** Exercise aim **
Only the lines from the one containing "Přispějte finančně na" through the end of the data below are to be repeated, exactly as given, without pictures.

** Material for this task **
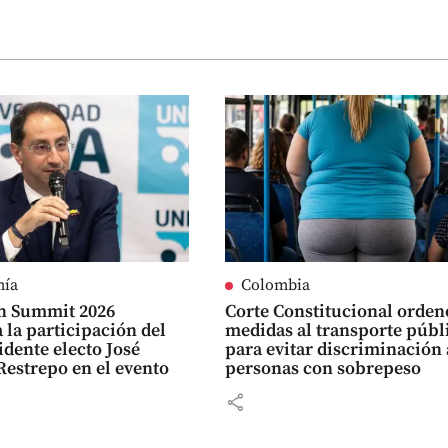
mía
Colombia
n Summit 2026
Corte Constitucional orden
 la participación del
medidas al transporte públ
idente electo José
para evitar discriminación 
estrepo en el evento
personas con sobrepeso
share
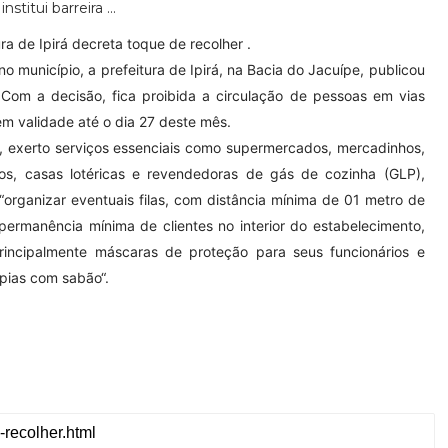
ra de Ipirá decreta toque de recolher
.
o município, a prefeitura de Ipirá, na Bacia do Jacuípe, publicou
 Com a decisão, fica proibida a circulação de pessoas em vias
em validade até o dia 27 deste mês.
 exerto serviços essenciais como supermercados, mercadinhos,
cos, casas lotéricas e revendedoras de gás de cozinha (GLP),
organizar eventuais filas, com distância mínima de 01 metro de
rmanência mínima de clientes no interior do estabelecimento,
incipalmente máscaras de proteção para seus funcionários e
 pias com sabão“.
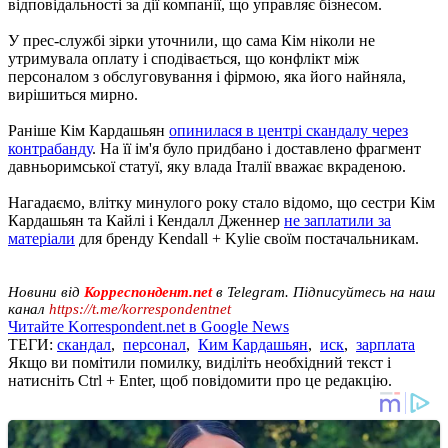
відповідальності за дії компанії, що управляє бізнесом.
У прес-службі зірки уточнили, що сама Кім ніколи не
утримувала оплату і сподівається, що конфлікт між
персоналом з обслуговування і фірмою, яка його найняла,
вирішиться мирно.
Раніше Кім Кардашьян
опинилася в центрі скандалу через
контрабанду
. На її ім'я було придбано і доставлено фрагмент
давньоримської статуї, яку влада Італії вважає вкраденою.
Нагадаємо, влітку минулого року стало відомо, що сестри Кім
Кардашьян та Кайлі і Кендалл Дженнер
не заплатили за
матеріали
для бренду Kendall + Kylie своїм постачальникам.
Новини від
Корреспондент.net
в Telegram. Підписуйтесь на наш
канал
https://t.me/korrespondentnet
Читайте Korrespondent.net в Google News
ТЕГИ:
скандал
,
персонал
,
Ким Кардашьян
,
иск
,
зарплата
Якщо ви помітили помилку, виділіть необхідний текст і
натисніть Ctrl + Enter, щоб повідомити про це редакцію.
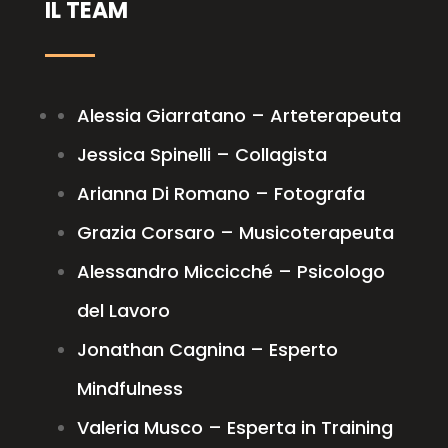
IL TEAM
Alessia Giarratano – Arteterapeuta
Jessica Spinelli – Collagista
Arianna Di Romano – Fotografa
Grazia Corsaro – Musicoterapeuta
Alessandro Miccicché – Psicologo
del Lavoro
Jonathan Cagnina – Esperto
Mindfulness
Valeria Musco – Esperta in Training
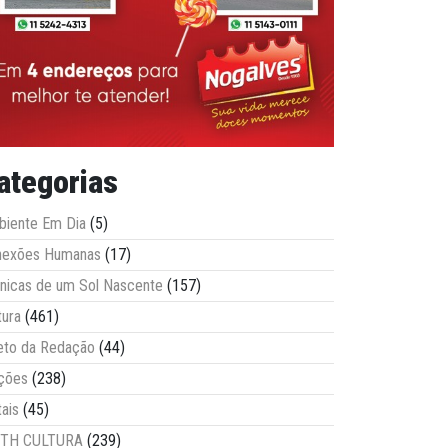
ategorias
iente Em Dia
(5)
nexões Humanas
(17)
nicas de um Sol Nascente
(157)
tura
(461)
eto da Redação
(44)
ções
(238)
tais
(45)
ITH CULTURA
(239)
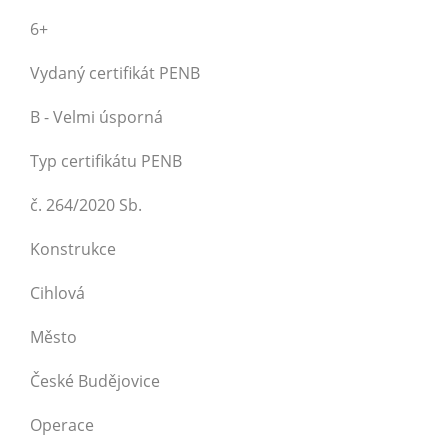
6+
Vydaný certifikát PENB
B - Velmi úsporná
Typ certifikátu PENB
č. 264/2020 Sb.
Konstrukce
Cihlová
Město
České Budějovice
Operace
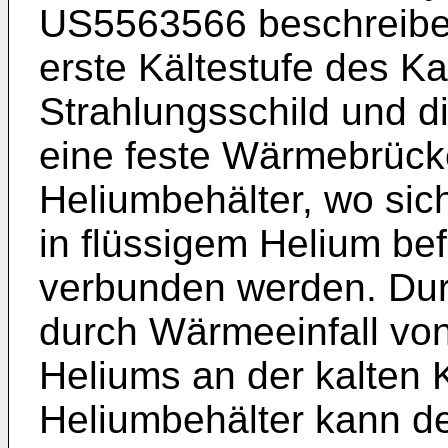
US5563566 beschreiben
erste Kältestufe des Ka
Strahlungsschild und di
eine feste Wärmebrücke
Heliumbehälter, wo sic
in flüssigem Helium bef
verbunden werden. Du
durch Wärmeeinfall v
Heliums an der kalten 
Heliumbehälter kann d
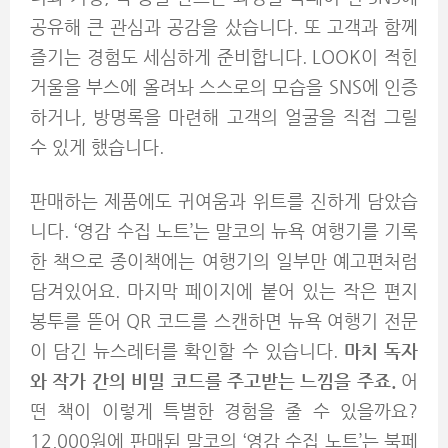
공유해 큰 관심과 공감을 샀습니다. 또 고객과 함께
즐기는 경험도 세심하게 준비합니다. LOOK이 적힌
거울을 부스에 올려놔 스스로의 모습을 SNS에 인증
하거나, 방명록을 마련해 고객의 얼굴을 직접 그릴
수 있게 했습니다.
판매하는 제품에도 귀여움과 위트를 진하게 담았습
니다. ‘영감 수집 노트’는 말코의 뉴욕 여행기를 기록
한 책으로 종이책에는 여행기의 일부만 예고편처럼
담겨있어요. 마지막 페이지에 붙어 있는 작은 편지
봉투를 뜯어 QR 코드를 스캔하면 뉴욕 여행기 전문
이 담긴 뉴스레터를 확인할 수 있습니다.
마치 독자
와 작가 간의 비밀 코드를 주고받는 느낌을 주죠.
어
떤 책이 이렇게 특별한 경험을 줄 수 있을까요?
12,000원에 판매된 말코의 ‘영감 수집 노트’는 북페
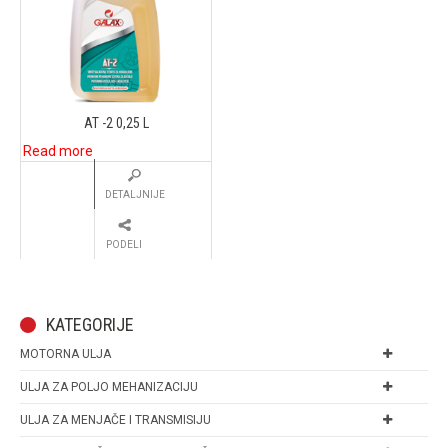
AT -2 0,25 L
Read more
DETALJNIJE
PODELI
KATEGORIJE
MOTORNA ULJA
ULJA ZA POLJO MEHANIZACIJU
ULJA ZA MENJAČE I TRANSMISIJU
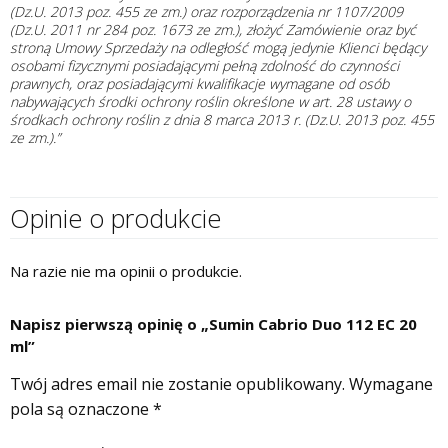
(Dz.U. 2013 poz. 455 ze zm.) oraz rozporządzenia nr 1107/2009
(Dz.U. 2011 nr 284 poz. 1673 ze zm.), złożyć Zamówienie oraz być
stroną Umowy Sprzedaży na odległość mogą jedynie Klienci będący
osobami fizycznymi posiadającymi pełną zdolność do czynności
prawnych, oraz posiadającymi kwalifikacje wymagane od osób
nabywających środki ochrony roślin określone w art. 28 ustawy o
środkach ochrony roślin z dnia 8 marca 2013 r. (Dz.U. 2013 poz. 455
ze zm.).”
Opinie o produkcie
Na razie nie ma opinii o produkcie.
Napisz pierwszą opinię o „Sumin Cabrio Duo 112 EC 20
ml”
Twój adres email nie zostanie opublikowany.
Wymagane
pola są oznaczone
*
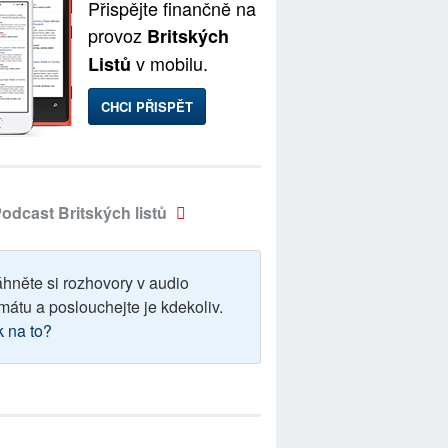
Přispějte finančně na
provoz
Britských
v mobilu.
Listů
CHCI PŘISPĚT
odcast Britských listů
áhněte si rozhovory v audio
mátu a poslouchejte je kdekoliv.
k na to?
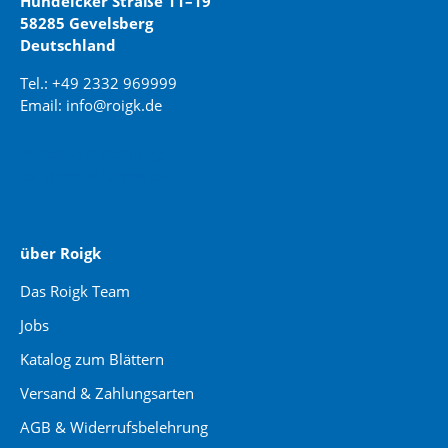
Hundeicker Straße 11–19
58285 Gevelsberg
Deutschland
Tel.: +49 2332 969999
Email: info@roigk.de
Website Erstellung:
jaegermediagroup.de
über Roigk
Das Roigk Team
Jobs
Katalog zum Blättern
Versand & Zahlungsarten
AGB & Widerrufsbelehrung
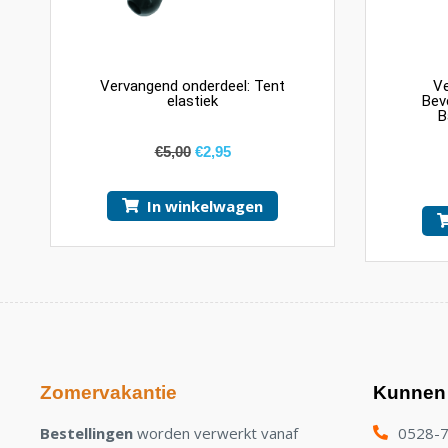
Vervangend onderdeel: Tent
Ve
elastiek
Bev
B
€
5,00
€
2,95
In winkelwagen
Zomervakantie
Kunnen 
Bestellingen
worden verwerkt vanaf
0528-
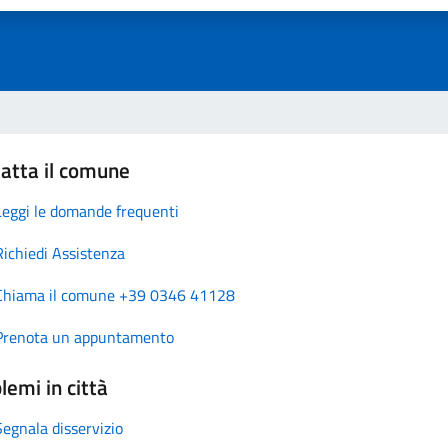
atta il comune
Leggi le domande frequenti
Richiedi Assistenza
Chiama il comune +39 0346 41128
Prenota un appuntamento
lemi in città
Segnala disservizio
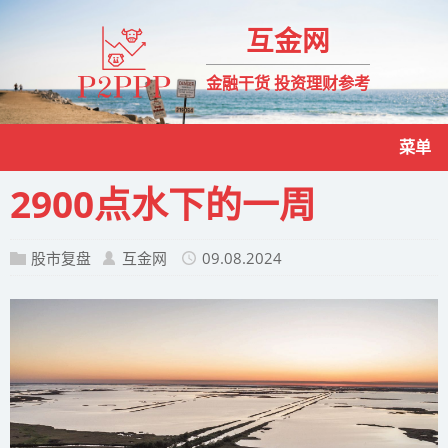
互金网
金融干货 投资理财参考
菜单
2900点水下的一周
股市复盘
互金网
09.08.2024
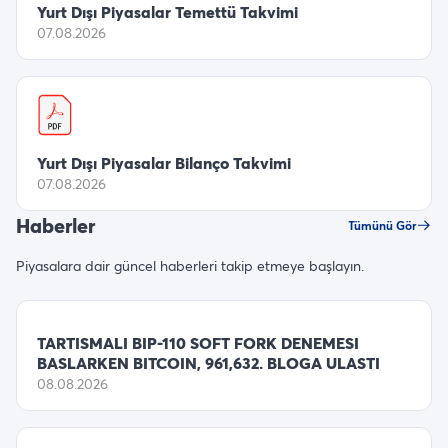
Yurt Dışı Piyasalar Temettü Takvimi
07.08.2026
Yurt Dışı Piyasalar Bilanço Takvimi
07.08.2026
Haberler
Tümünü Gör
Piyasalara dair güncel haberleri takip etmeye başlayın.
TARTISMALI BIP-110 SOFT FORK DENEMESI
BASLARKEN BITCOIN, 961,632. BLOGA ULASTI
08.08.2026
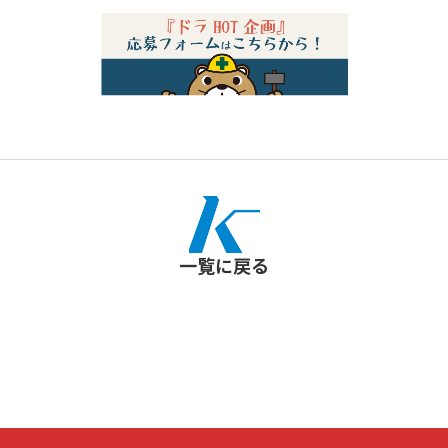
一覧に戻る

** Answer box **
Přispějte finančně na
provoz
Britských
v mobilu.
Listů
CHCI PŘISPĚT
odcast Britských listů
áhněte si rozhovory v audio
mátu a poslouchejte je kdekoliv.
k na to?
Hundeicker Straße 11–19
58285 Gevelsberg
Deutschland
Tel.: +49 2332 969999
Email: info@roigk.de
Website Erstellung:
jaegermediagroup.de
über Roigk
Das Roigk Team
Jobs
Katalog zum Blättern
Versand & Zahlungsarten
AGB & Widerrufsbelehrung
Vervangend onderdeel: Tent
Ve
elastiek
Bev
B
€
5,00
€
2,95
In winkelwagen
Zomervakantie
Kunnen 
Bestellingen
worden verwerkt vanaf
0528-
atta il comune
Leggi le domande frequenti
Richiedi Assistenza
Chiama il comune +39 0346 41128
Prenota un appuntamento
lemi in città
Segnala disservizio
互金网
金融干货 投资理财参考
菜单
2900点水下的一周
股市复盘
互金网
09.08.2024
Yurt Dışı Piyasalar Temettü Takvimi
07.08.2026
Yurt Dışı Piyasalar Bilanço Takvimi
07.08.2026
Haberler
Tümünü Gör
Piyasalara dair güncel haberleri takip etmeye başlayın.
TARTISMALI BIP-110 SOFT FORK DENEMESI
BASLARKEN BITCOIN, 961,632. BLOGA ULASTI
08.08.2026
一覧に戻る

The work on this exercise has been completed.